TANNARA YELLAND
Associate News Editor
While many news outlets have spent the last two years examining the recession’s effects on business, employment and the home ownership market, little time has been dedicated to how the recession has affected post-secondary institutions such as the University of Saskatchewan.
As the global recession finally began to impact Saskatchewan in 2009, enrolment at the U of S saw an increase.
Undergraduate enrolment had been declining by about one per cent per year recently, U of S vice-president finance and resources Richard Florizone said. But this year, despite financial stresses from the economic downturn, undergrad admissions saw a modest increase of about one per cent while graduate enrolment went up by about eight per cent.
“Grad enrolment had been increasing by about four to five per cent (per year) already, so it’s a minor boost,” said Florizone.
The provincial government’s Minister for Advanced Education, Labour and Employment, Rob Norris, echoed Florizone’s statement. He said enrolment has gone up at the University of Regina and the Saskatchewan Institute of Applied Sciences and Technologies as well as at the U of S.
Florizone said the increase might be due to the economic uncertainty itself. A degree will — hopefully — offer some level of job security once a student matriculates.

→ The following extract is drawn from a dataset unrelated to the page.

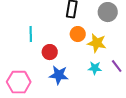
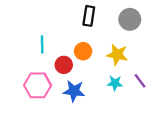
orange circle: (78, 34) -> (83, 51), moved
pink hexagon: (19, 82) -> (38, 85), moved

If this trend continues it will place even more stress on the university to come up with its operating budget each year. While any university or college wants more students, in a time of financial insecurity an influx of students can put stress on the institution to come up with money for services.
The university met its budget for 2009-10 by combining its grant from the provincial government, which saw a 7.2 per cent increase, with a tuition increase of approximately three per cent. There was still a significant shortfall last year because the university’s investments saw a drop as the worldwide financial sector took a blow.
Some of the invested money that was lost came from pension funds, causing consternation. If that money continued to not return as much as was invested, it would eventually become difficult to pay former employees’ pensions.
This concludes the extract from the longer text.